UNLESS THIS SECURITY IS PRESENTED BY AN AUTHORIZED REPRESENTATIVE OF THE
DEPOSITORY TRUST COMPANY, A NEW YORK CORPORATION ("DTC"), TO LIBERTY OR ITS
AGENT FOR REGISTRATION OF TRANSFER, EXCHANGE, OR PAYMENT, AND ANY CERTIFICATE
ISSUED IS REGISTERED IN THE NAME OF CEDE & CO. OR IN SUCH OTHER NAME AS IS
REQUESTED BY AN AUTHORIZED REPRESENTATIVE OF DTC (AND ANY PAYMENT IS MADE TO
CEDE & CO. OR TO SUCH OTHER ENTITY AS IS REQUESTED BY AN AUTHORIZED
REPRESENTATIVE OF DTC), ANY TRANSFER, PLEDGE, OR OTHER USE HEREOF FOR VALUE OR
OTHERWISE BY OR TO ANY PERSON IS WRONGFUL, INASMUCH AS THE REGISTERED OWNER
HEREOF, CEDE & CO., HAS AN INTEREST HEREIN.
No. R-1 $750,000,000
CUSIP No. 000000XX0
LIBERTY MEDIA CORPORATION
3 3/4% Senior Exchangeable Debentures due 2030
Rule 000X Xxxxxxxxx
Xxxxxxx Media Corporation, a Delaware corporation (hereinafter called
the "Company", which term includes any successor corporation under the Indenture
referred to below), for value received, hereby promises to pay to Cede & Co., or
registered assigns, the amount provided in Section 204 of the Fourth
Supplemental Indenture referred to herein (such amount being referred to herein
as the Maturity Repayment Amount) on February 15, 2030, and to pay interest on
the Original Principal Amount of this Debenture from February 10, 2000, or from
the most recent date to which interest has been paid or provided for,
semiannually on February 15 and August 15 in each year (each, an "Interest
Payment Date"), commencing August 15, 2000, at the rate of 3 3/4% per annum,
until the Maturity Repayment Amount is paid or made available for payment.
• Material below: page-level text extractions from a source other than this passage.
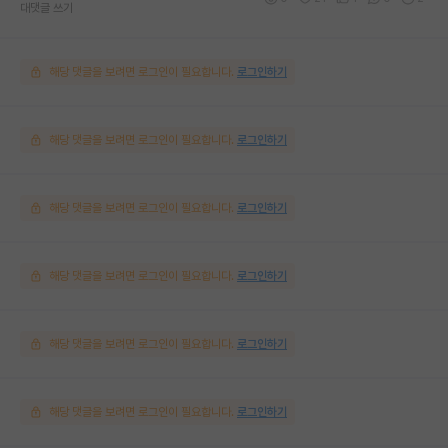
대댓글 쓰기
해당 댓글을 보려면 로그인이 필요합니다.
로그인하기
해당 댓글을 보려면 로그인이 필요합니다.
로그인하기
해당 댓글을 보려면 로그인이 필요합니다.
로그인하기
해당 댓글을 보려면 로그인이 필요합니다.
로그인하기
해당 댓글을 보려면 로그인이 필요합니다.
로그인하기
해당 댓글을 보려면 로그인이 필요합니다.
로그인하기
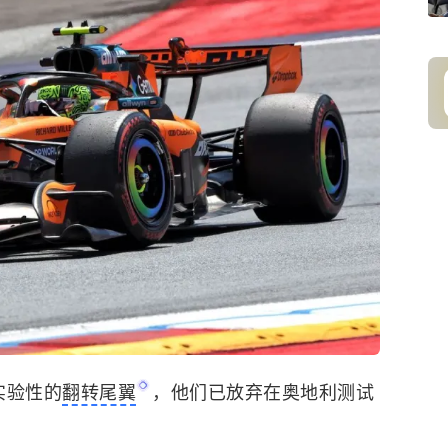
实验性的
翻转尾翼
，他们已放弃在奥地利测试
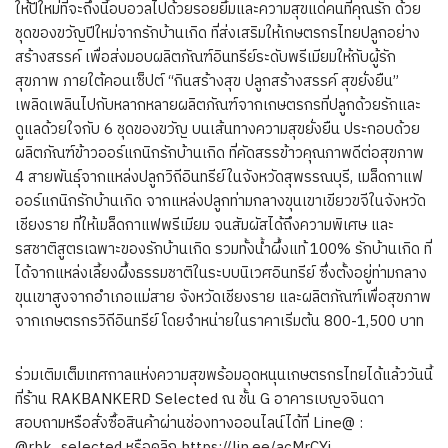
ให้ปีใหม่ที่จะถึงนี้อบอวลไปด้วยรอยยิ้มและความสุขแด่คนที่คุณรัก ด้วย
ชุดของขวัญปีใหม่จากรักบ้านเกิด ที่ส่งเสริมให้เกษตรกรไทยปลูกอย่าง
สร้างสรรค์ เพื่อส่งมอบผลิตภัณฑ์อินทรีย์ระดับพรีเมียมให้กับผู้รัก
สุขภาพ ภายใต้คอนเซ็ปต์ “กินสร้างสุข ปลูกสร้างสรรค์ สุขยั่งยืน”
เพลิดเพลินไปกับหลากหลายผลิตภัณฑ์จากเกษตรกรที่ปลูกด้วยรักและ
ดูแลด้วยใจกับ 6 ชุดของขวัญ บนเส้นทางความสุขยั่งยืน ประกอบด้วย
ผลิตภัณฑ์ข้าวออร์แกนิกรักบ้านเกิด ที่คัดสรรข้าวคุณภาพดีต่อสุขภาพ
4 สายพันธุ์จากแหล่งปลูกวิถีอินทรีย์ในจังหวัดสุพรรณบุรี, เมล็ดกาแฟ
ออร์แกนิกรักบ้านเกิด จากแหล่งปลูกท่ามกลางขุนเขาเขียวขจีในจังหวัด
เชียงราย ที่ให้เมล็ดกาแฟพรีเมียม จนสัมผัสได้ถึงความพิเศษ และ
รสชาติสูตรเฉพาะของรักบ้านเกิด รวมทั้งน้ำผึ้งแท้ 100% รักบ้านเกิด ที่
ได้จากแหล่งเลี้ยงผึ้งธรรมชาติในระบบนิเวศอินทรีย์ ซึ่งตั้งอยู่ท่ามกลาง
ขุนเขาสูงจากอำเภอแม่สาย จังหวัดเชียงราย และผลิตภัณฑ์เพื่อสุขภาพ
จากเกษตรกรวิถีอินทรีย์ โดยจำหน่ายในราคาเริ่มต้น 800-1,500 บาท
ร่วมเติมเต็มเทศกาลแห่งความสุขพร้อมอุดหนุนเกษตรกรไทยได้แล้ววันนี้
ที่ร้าน RAKBANKERD Selected ณ ชั้น G อาคารเบญจจินดา
สอบถามหรือสั่งซื้อสินค้าผ่านช่องทางออนไลน์ได้ที่ Line@ :
@rbk_selected หรือคลิก https://lin.ee/acMrCYi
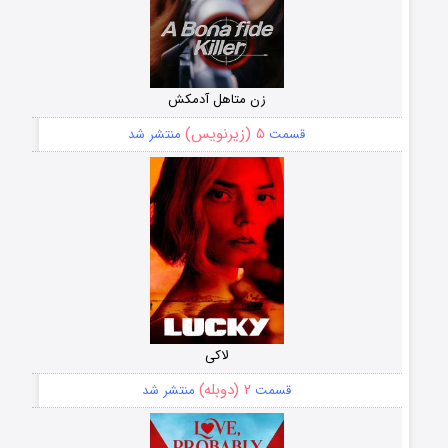
زن متاهل آدمکش
۵ (زیرنویس)
قسمت
منتشر شد
لاکی
۲ (دوبله)
قسمت
منتشر شد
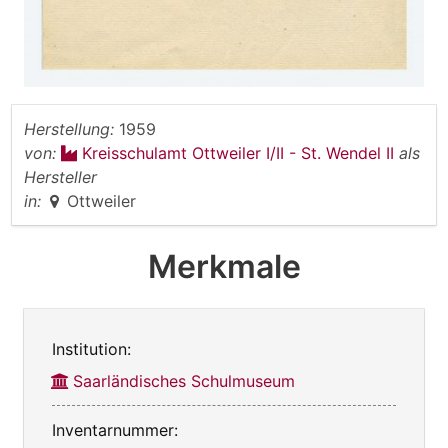
Herstellung:
1959
von:
Kreisschulamt Ottweiler I/II - St. Wendel II
als
Hersteller
in:
Ottweiler
Merkmale
Institution:
Saarländisches Schulmuseum
Inventarnummer:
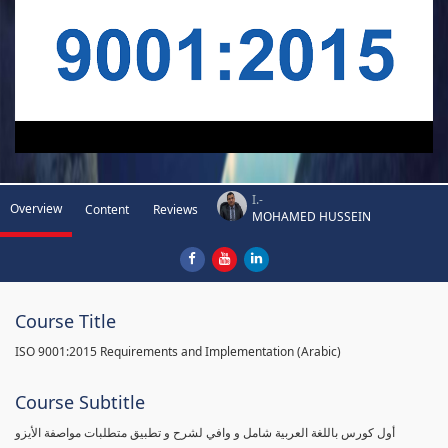
I.-
Overview
Content
Reviews
MOHAMED HUSSEIN
Course Title
ISO 9001:2015 Requirements and Implementation (Arabic)
Course Subtitle
أول كورس باللغة العربية شامل و وافي لشرح و تطبيق متطلبات مواصفة الأيزو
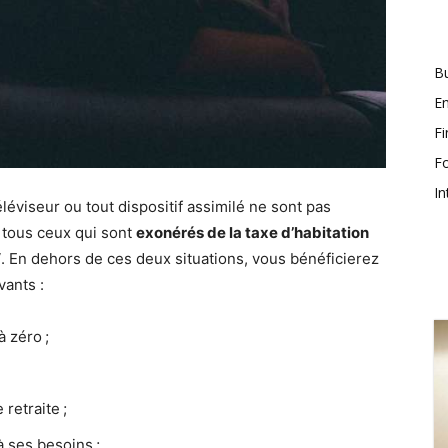
Bu
En
F
F
In
éviseur ou tout dispositif assimilé ne sont pas
, tous ceux qui sont
exonérés de la taxe d’habitation
V
. En dehors de ces deux situations, vous bénéficierez
vants :
à zéro ;
retraite ;
à ses besoins ;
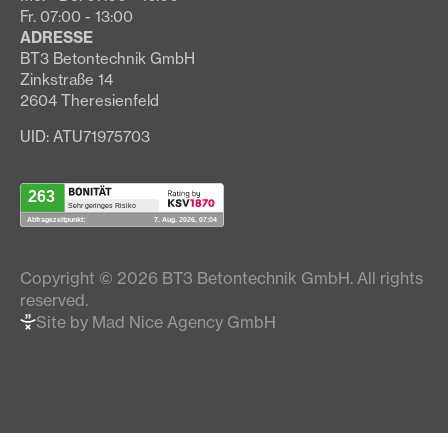
Fr. 07:00 - 13:00
ADRESSE
BT3 Betontechnik GmbH
Zinkstraße 14
2604 Theresienfeld
UID: ATU71975703
Copyright © 2026 BT3 Betontechnik GmbH. All rights
reserved.
Site by Mad Nice Agency GmbH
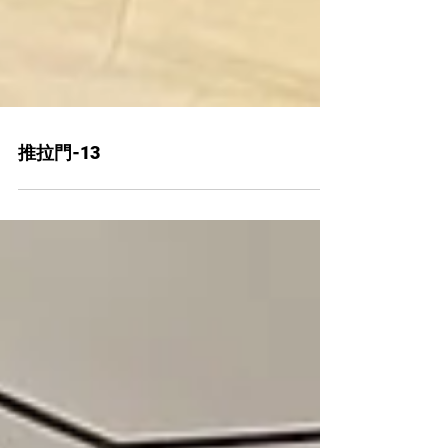
推拉門-13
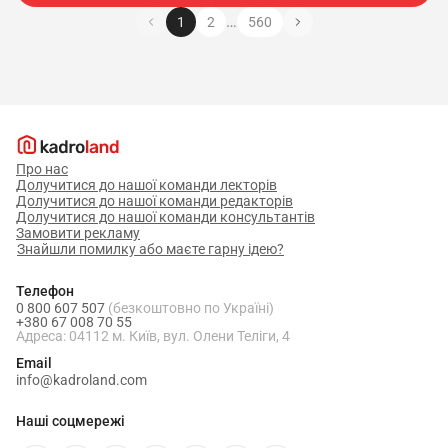
…
1
2
560
Про нас
Долучитися до нашої команди лекторів
Долучитися до нашої команди редакторів
Долучитися до нашої команди консультантів
Замовити рекламу
Знайшли помилку або маєте гарну ідею?
Телефон
0 800 607 507
(безкоштовно по Україні)
+380 67 008 70 55
Адреса: 04112 м. Київ, вул. Олени Теліги, 4
Email
info@kadroland.com
Наші соцмережі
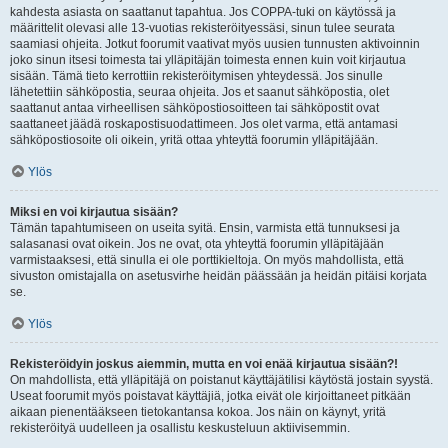
kahdesta asiasta on saattanut tapahtua. Jos COPPA-tuki on käytössä ja
määrittelit olevasi alle 13-vuotias rekisteröityessäsi, sinun tulee seurata
saamiasi ohjeita. Jotkut foorumit vaativat myös uusien tunnusten aktivoinnin
joko sinun itsesi toimesta tai ylläpitäjän toimesta ennen kuin voit kirjautua
sisään. Tämä tieto kerrottiin rekisteröitymisen yhteydessä. Jos sinulle
lähetettiin sähköpostia, seuraa ohjeita. Jos et saanut sähköpostia, olet
saattanut antaa virheellisen sähköpostiosoitteen tai sähköpostit ovat
saattaneet jäädä roskapostisuodattimeen. Jos olet varma, että antamasi
sähköpostiosoite oli oikein, yritä ottaa yhteyttä foorumin ylläpitäjään.
Ylös
Miksi en voi kirjautua sisään?
Tämän tapahtumiseen on useita syitä. Ensin, varmista että tunnuksesi ja
salasanasi ovat oikein. Jos ne ovat, ota yhteyttä foorumin ylläpitäjään
varmistaaksesi, että sinulla ei ole porttikieltoja. On myös mahdollista, että
sivuston omistajalla on asetusvirhe heidän päässään ja heidän pitäisi korjata
se.
Ylös
Rekisteröidyin joskus aiemmin, mutta en voi enää kirjautua sisään?!
On mahdollista, että ylläpitäjä on poistanut käyttäjätilisi käytöstä jostain syystä.
Useat foorumit myös poistavat käyttäjiä, jotka eivät ole kirjoittaneet pitkään
aikaan pienentääkseen tietokantansa kokoa. Jos näin on käynyt, yritä
rekisteröityä uudelleen ja osallistu keskusteluun aktiivisemmin.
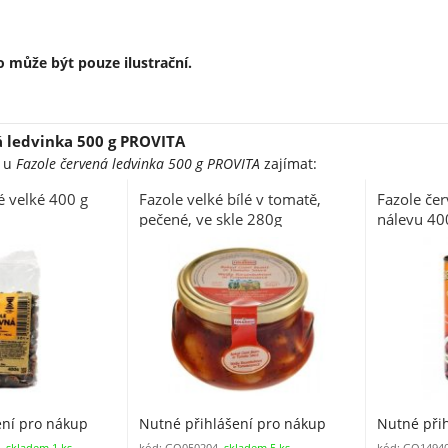
 může být pouze ilustrační.
á ledvinka 500 g PROVITA
e u
Fazole červená ledvinka 500 g PROVITA
zajímat:
é velké 400 g
Fazole velké bílé v tomatě,
Fazole če
pečené, ve skle 280g
nálevu 400
ení pro nákup
Nutné přihlášení pro nákup
Nutné při
,
skladem 1 ks
kód: GQ050204,
skladem 5 ks
kód: GQ1494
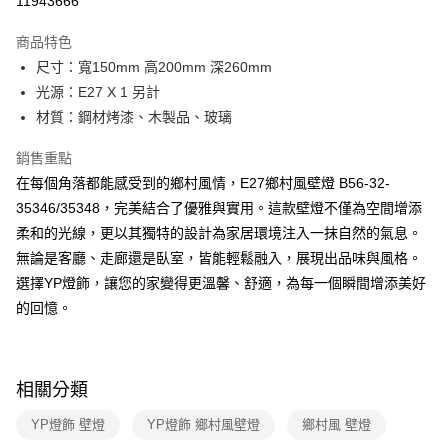
11943666
Apple Pay
商品特色
街口支付
尺寸：寬150mm 高200mm 深260mm
光源：E27 X 1 另計
悠遊付
材質：鋼材烤漆、木製品、玻璃
Google Pay
銷售重點
全盈+PAY
在每個角落都能感受到的鄉村風情，E27鄉村風壁燈 B56-32-
35346/35348，完美結合了優雅與實用。這款壁燈不僅為空間增添
AFTEE先享後付
柔和的光線，更以其獨特的設計為家居環境注入一抹自然的氣息。
相關說明
無論是客廳、走廊還是臥室，皆能輕鬆融入，展現出品味與風格。
【關於「AFTEE先享後付」】
ATM付款
AFTEE先享後付是「在收到商品之後才付款」的支付方式。 讓您購物簡單
選擇YP燈飾，讓您的家變得更溫馨、舒適，為每一個瞬間增添美好
便利好安心！
的回憶。
１．簡單：不需註冊會員、不需綁卡、不需儲值。
運送方式
２．便利：只要手機號碼，簡訊認證，即可結帳。
３．安心：先確認商品／服務後，再付款。
新竹貨運宅配
每筆NT$180，滿NT$5,000(含以上)免運費
【「AFTEE先享後付」結帳流程】
相關分類
１．於結帳方式選擇「AFTEE先享後付」後，將跳轉至「AFTEE先享後付」
結帳頁面，進行簡訊認證並確認金額後，即可完成結帳。
YP燈飾 壁燈
YP燈飾 鄉村風壁燈
鄉村風 壁燈
２．訂單成立數日內，您將收到繳費通知簡訊。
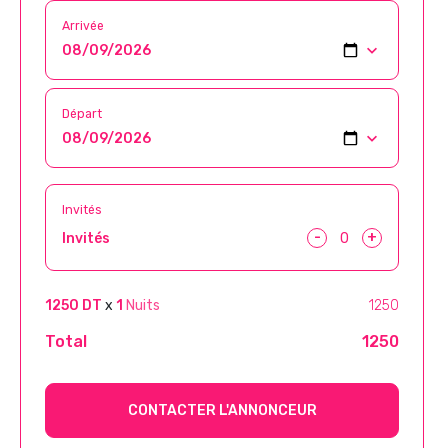
Arrivée
Départ
Invités
-
+
Invités
1250 DT
x
1
Nuits
1250
Total
1250
CONTACTER L'ANNONCEUR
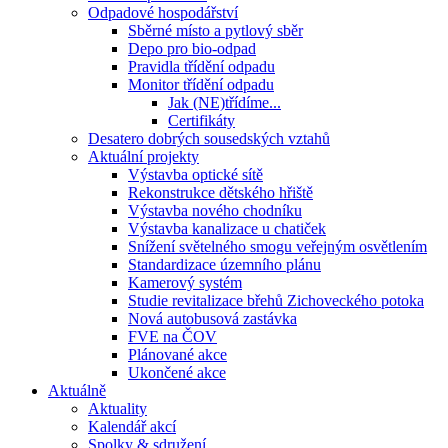
Odpadové hospodářství
Sběrné místo a pytlový sběr
Depo pro bio-odpad
Pravidla třídění odpadu
Monitor třídění odpadu
Jak (NE)třídíme...
Certifikáty
Desatero dobrých sousedských vztahů
Aktuální projekty
Výstavba optické sítě
Rekonstrukce dětského hřiště
Výstavba nového chodníku
Výstavba kanalizace u chatiček
Snížení světelného smogu veřejným osvětlením
Standardizace územního plánu
Kamerový systém
Studie revitalizace břehů Zichoveckého potoka
Nová autobusová zastávka
FVE na ČOV
Plánované akce
Ukončené akce
Aktuálně
Aktuality
Kalendář akcí
Spolky & sdružení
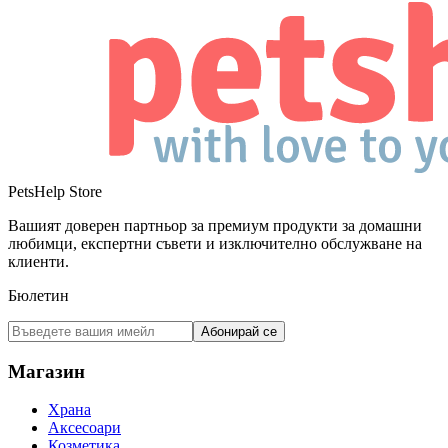
PetsHelp Store
Вашият доверен партньор за премиум продукти за домашни
любимци, експертни съвети и изключително обслужване на
клиенти.
Бюлетин
Абонирай се
Магазин
Храна
Аксесоари
Козметика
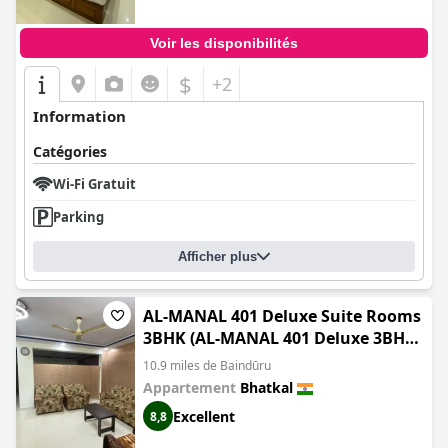
Voir les disponibilités
$
+2
Information
Catégories
Wi-Fi Gratuit
Parking
Afficher plus
AL-MANAL 401 Deluxe Suite Rooms
3BHK (AL-MANAL 401 Deluxe 3BHK
Suite)
10.9 miles de Baindūru
Appartement
Bhatkal
Excellent
8,8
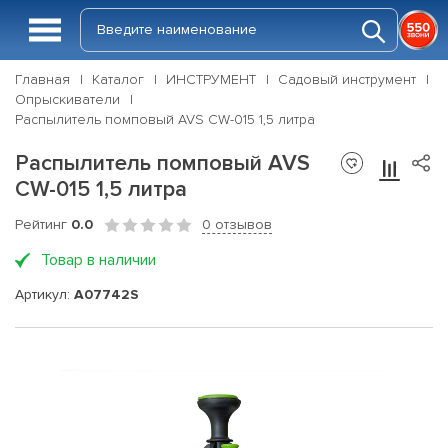
Главная
Каталог
ИНСТРУМЕНТ
Садовый инструмент
Опрыскиватели
Распылитель помповый AVS CW-015 1,5 литра
Распылитель помповый AVS
CW-015 1,5 литра
Рейтинг
0.0
0 отзывов
Товар в наличии
Артикул:
A07742S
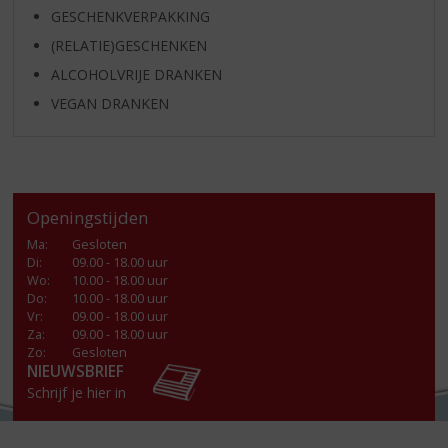
GESCHENKVERPAKKING
(RELATIE)GESCHENKEN
ALCOHOLVRIJE DRANKEN
VEGAN DRANKEN
Openingstijden
Ma
:
Gesloten
Di
:
09.00 - 18.00 uur
Wo
:
10.00 - 18.00 uur
Do
:
10.00 - 18.00 uur
Vr
:
09.00 - 18.00 uur
Za
:
09.00 - 18.00 uur
Zo:
Gesloten
NIEUWSBRIEF
Schrijf je hier in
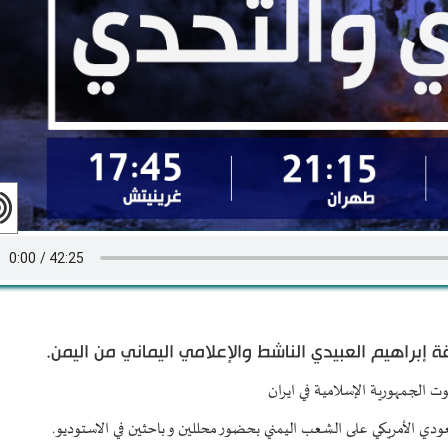
 إبراهيم العبيدي الناشط والإعلامي اليماني من اليمن.
 الجمهورية الإسلامية في ايران
ودي الأمريكي على الشعب اليمني بحضور محللين و باحثين في الاستوديو.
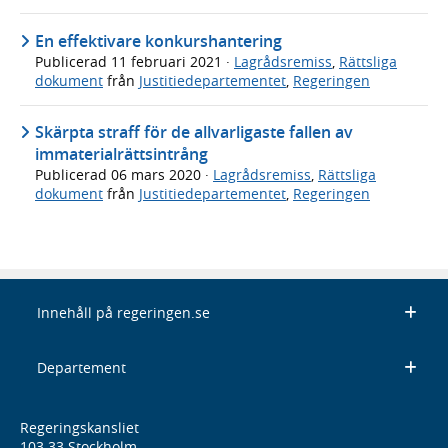
En effektivare konkurshantering
Publicerad
11 februari 2021
·
Lagrådsremiss
,
Rättsliga
dokument
från
Justitiedepartementet
,
Regeringen
Skärpta straff för de allvarligaste fallen av
immaterialrättsintrång
Publicerad
06 mars 2020
·
Lagrådsremiss
,
Rättsliga
dokument
från
Justitiedepartementet
,
Regeringen
Innehåll på regeringen.se
Departement
Regeringskansliet
103 33 Stockholm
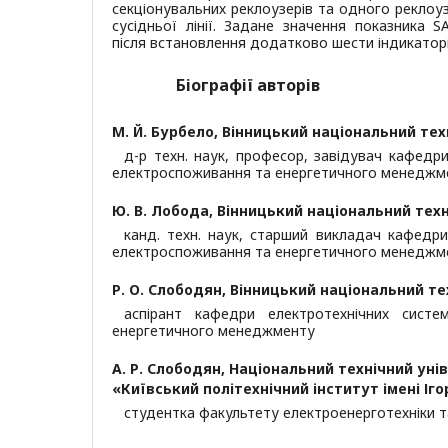
секціонувальних реклоузерів та одного реклоу
сусідньої лінії. Задане значення показника S
після встановлення додатково шести індикаторі
Біографії авторів
М. Й. Бурбело,
Вінницький національний тех
д-р техн. наук, професор, завідувач кафедр
електроспоживання та енергетичного менеджм
Ю. В. Лобода,
Вінницький національний техн
канд. техн. наук, старший викладач кафедри
електроспоживання та енергетичного менеджм
Р. О. Слободян,
Вінницький національний те
аспірант кафедри електротехнічних сист
енергетичного менеджменту
А. Р. Слободян,
Національний технічний уні
«Київський політехнічний інститут імені Іг
студентка факультету електроенерготехніки 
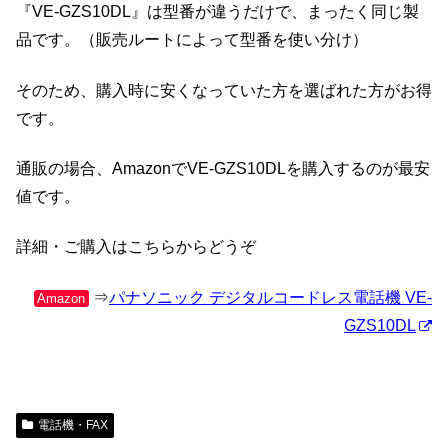
『VE-GZS10DL』は型番が違うだけで、まったく同じ製
品です。（販売ルートによって型番を使い分け）
そのため、購入時に安くなっていた方を選ばれた方がお得
です。
通販の場合、AmazonでVE-GZS10DLを購入するのが最安
値です。
詳細・ご購入はこちらからどうぞ
⇒
パナソニック デジタルコードレス電話機 VE-
Amazon
GZS10DL
電話機・FAX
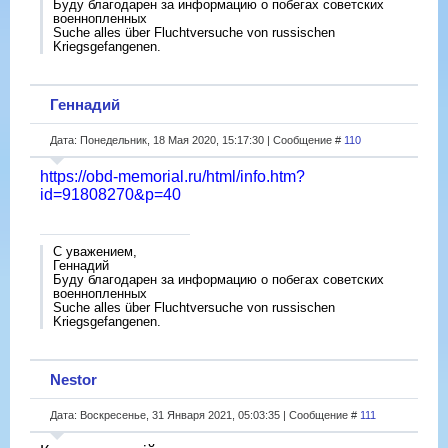
Буду благодарен за информацию о побегах советских
военнопленных
Suche alles über Fluchtversuche von russischen
Kriegsgefangenen.
Геннадий
Дата: Понедельник, 18 Мая 2020, 15:17:30 | Сообщение #
110
https://obd-memorial.ru/html/info.htm?
id=91808270&p=40
С уважением,
Геннадий
Буду благодарен за информацию о побегах советских
военнопленных
Suche alles über Fluchtversuche von russischen
Kriegsgefangenen.
Nestor
Дата: Воскресенье, 31 Января 2021, 05:03:35 | Сообщение #
111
Interest on this Debenture shall be calculated on the basis of a 360-day year
consisting of twelve 30-day months. The interest so payable and paid or provided
for on any Interest Payment Date will, as provided in such Indenture, be paid to
the Person in whose name this Debenture (or one or more Predecessor Securities)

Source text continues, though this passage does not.